Views on DMART shared on CNBC by SiMPL
Somebody recently asked me about Avenue Supermart (DMart). I said it was a valuation challenge. Amazon was a valuation challenge earlier, as it had strong growth but was not generating cash. But the difference with DMart is that it is generating cash. Last quarter, they had sales of Rs 4,000 crore, so let’s say the annual sales are Rs 16,000 crore. Their net margins is about 6-7 percent, so they can make profit of Rs 1,000 crore. To generate Rs 16,000 crore of sales, they only require Rs 2,000 crore of capital. Let’s assume that they can grow at 25 percent for the next 10 years and maintain these margins and capital turnover. So the sales will reach Rs 160,000 crore and they will generate Rs 10,000 crore cash in 10 years. They will also have some cash on the books, as they will not invest all the cash flows. A company like this, which generates Rs 10,000 crore of cash, can easily be valued at Rs 250,000, plus they will have cash. The current market is Rs 80,000 crore. So it can be 3-4x in 10 years – which is better than keeping money in the bank – but I think there could be better opportunities over time.

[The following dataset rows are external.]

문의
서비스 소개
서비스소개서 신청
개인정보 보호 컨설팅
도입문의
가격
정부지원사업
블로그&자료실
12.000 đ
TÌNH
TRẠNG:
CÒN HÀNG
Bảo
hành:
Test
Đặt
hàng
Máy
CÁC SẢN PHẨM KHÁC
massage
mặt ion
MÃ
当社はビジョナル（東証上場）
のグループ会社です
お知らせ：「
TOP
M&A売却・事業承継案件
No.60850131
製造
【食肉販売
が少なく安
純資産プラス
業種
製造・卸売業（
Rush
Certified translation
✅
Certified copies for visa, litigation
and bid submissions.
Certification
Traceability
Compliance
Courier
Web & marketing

But you have to keep thinking and valuing businesses. If you think 10 times, you will know what to do when opportunities come.

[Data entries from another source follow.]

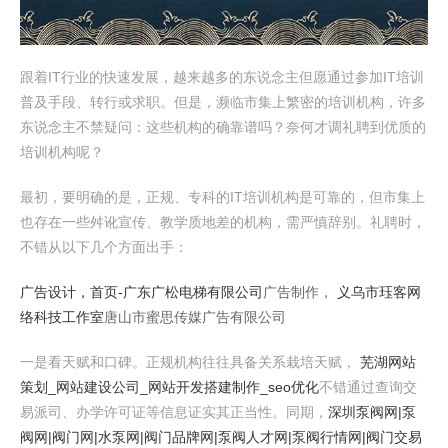
跟着IT行业的快速发展，越来越多的东说念主但愿通过参加IT培训
普及手段、转行或求职。但是，濒临市集上繁密的培训机构，许多
东说念主不禁疑问：这些机构的确靠谱吗？奈何才调礼聘到优质的
培训机构呢？
最初，要明确的是，正规、专科的IT培训机构是可靠的，但市集上
也存在一些舛讹宣传、教学质地差的机构，需严慎辞别。礼聘时，
不错从以下几个方面出手：
广告设计，
首页-广东广松电梯有限公司
广告制作，
义乌市珏客网
络科技工作室
唐山市蜜思传媒广告有限公司
一是看天赋和口碑。正规机构往往具备关系栽培天赋，
芜湖网站
策划_网站建设公司_网站开发搭建制作_seo优化
不错通过查询交
易派司、办学许可证等信息证实其正当性。同期，
深圳泵阀网|泵
阀网|阀门网|水泵网|阀门品牌网|泵阀人才网|泵阀行情网|阀门交易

So if you break up the value of the business – the first is how much sustainable money they are making. Like DMart is making Rs 1000 crore profit now, and you think that is sustainable. Now if you put money in a bank today – you get 6 percent interest rate, so the value of that Rs 1,000 crore is at least 16x (~100/6 percent), so Rs 16,000 crore. The second is, what is the minimum growth that you can project over the next many years? I take that at a nominal GDP growth of 12-15 percent. That will give another Rs 15,000-20,000 crore of value. So you can attribute Rs 30,000-35,000 of value to these. Then there will be other opportunities that the company can exploit – that the market is valuing at Rs 45,000 crore today. The composition of these three changes over time. At some time, the first component accounts for 70 percent of the market capitalisation and the second component accounts for 35 percent of the market capitalistaion of the company. Which means the third component is negative 5 percent, which the market is not willing to value. In bear markets, the capitalistaion might even be lower than the first component of the value, and you find that the second component definitely has some value. So one can wait for situations where working backwards one has to make less assumptions on the second and third components. If one has to make detailed calculations to justify valuations, then it’s probably not worth it.